A weblog by Simon Kolz

Top Ten Reasons to Write a Sales Letter for Each Product? – Part 1

Authors/publishers are great at getting their books written. Entrepreneurs know their products. But after the initial one-year honeymoon, sales slow down. To counter this make sure your ebook, product, or service you offer will keep on selling from the first day, the first year, even for life. Write a short sales letter for each product or ebook.

Whether you have a Web site or not, you can write a first class, must-buy-now sales letter. Write one for each teleclass, eBook, product, or service. I even write one for my bookcoaching services.

If you are like me and have a Web site, it is content driven. Why? Because that’s why people come to any site–to get free information.
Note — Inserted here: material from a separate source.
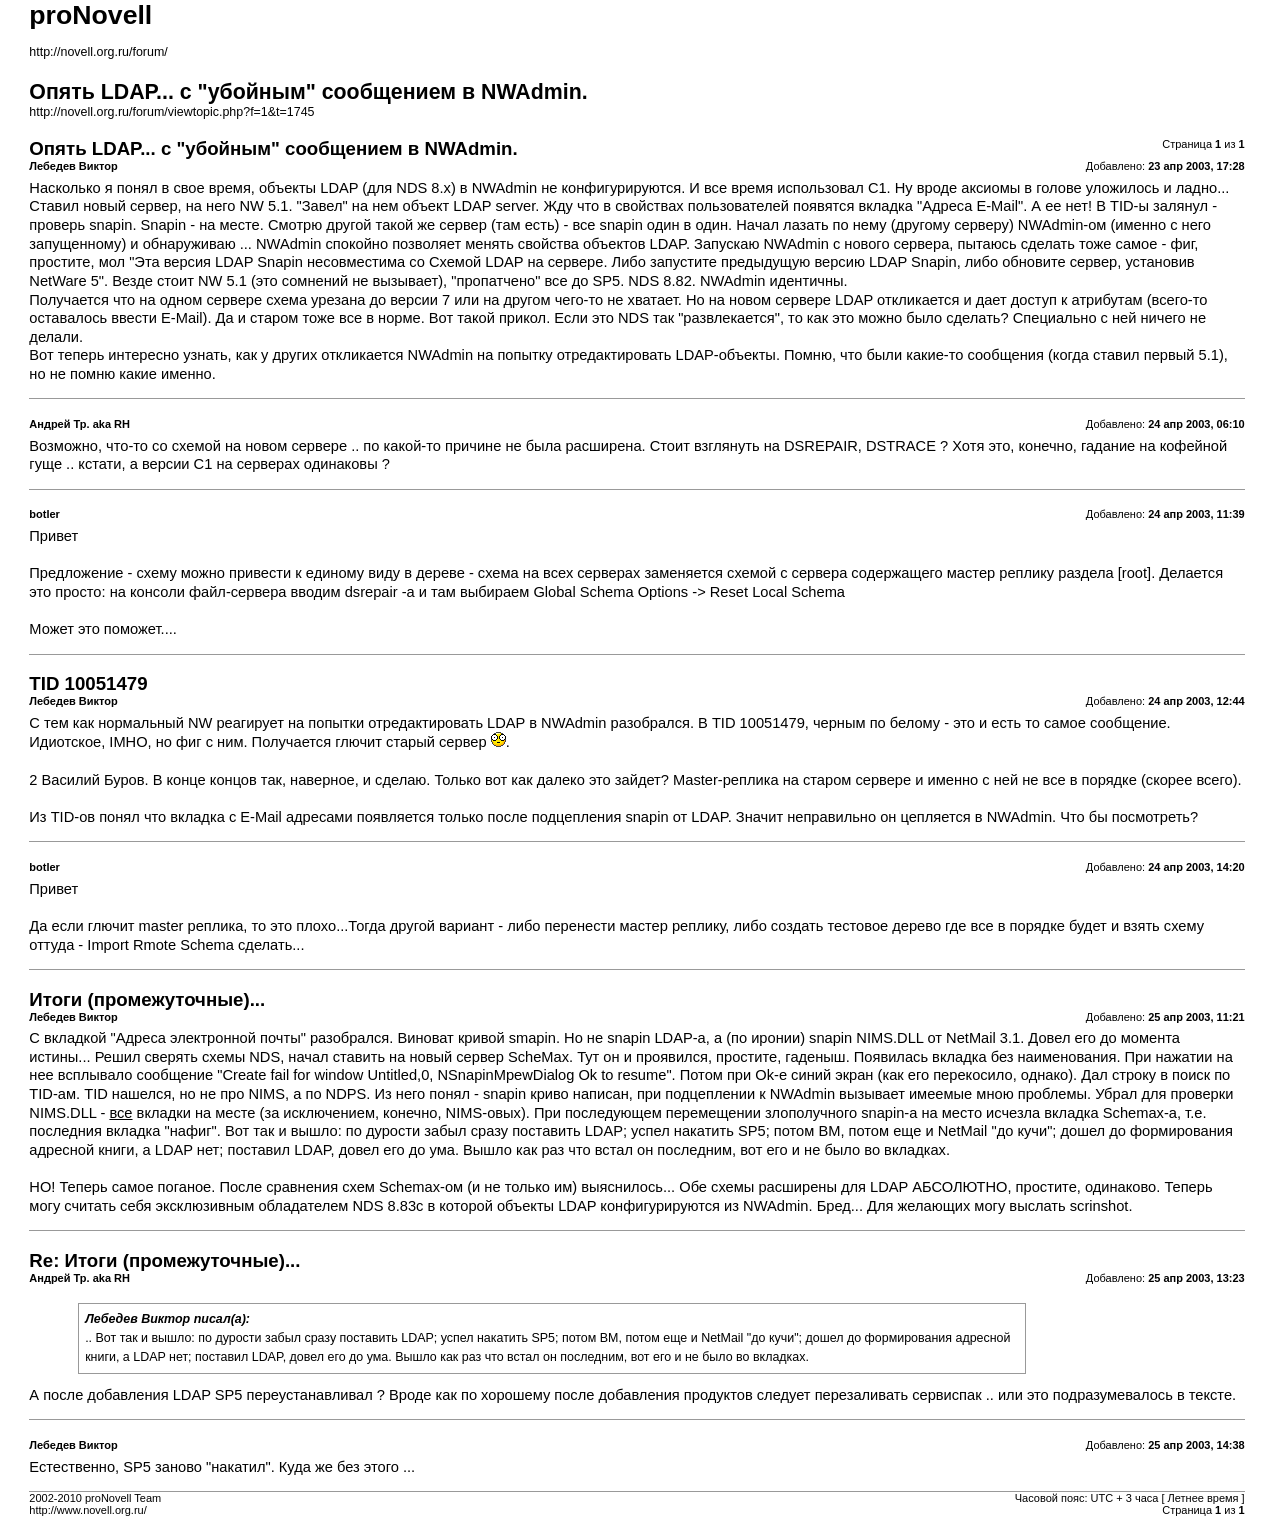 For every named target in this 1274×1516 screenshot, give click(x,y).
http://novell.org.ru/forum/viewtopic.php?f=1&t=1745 (171, 112)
You must also give them a reason to buy. Most home pages say too much about the author or the book instead of intriguing their potential buyers with a benefit-driven headline, which in turns leads them to the benefits of their books–the sales letter.

My first Web site had many fine books and kits in personal growth and book writing and marketing. Sales never went over $200 a month. To correct that, I created a new site and paid special attention to its sales language (without hype) for each teleclass, eBook, and book coaching opportunities to suit each income and need. Sales were $75 the first month, and in four months they reached $2265. The next year they went
around $3000 a month.

What Every Sales Letter Needs to Pull Orders and Profits

You can write each sales letter in less than four hours the first time. As you practice, you can write them in two hours.

1. Start the Letter with a Benefit-Driven Headline.

Include these headlines throughout your sales letter. “Want a quick and easy way to quadruple your Online Income in Four Months?

If you answered, “yes” to yourself, the headline succeeds, because you will keep reading. If you said “No, I don’t believe this, ” but I’m curious where this is going,” the headline still succeeds. You win when your headline seduces your potential customer to read on in your sales letter to discover your product[‘]s benefits and features, some fine testimonials, and finally to click “buy now” which takes them to the order page.

2. List the Top Five Benefits of your Product or Service in bullet form.

To define your top benefits start with a list of problems your client or customer wants solutions for. Each specific problem you answer can be labeled a benefit. If you are not rock sure of who your audience is, your sales copy dribbles away and doesn’t meet its target. Keep redefining your audience and know as much about them as you can.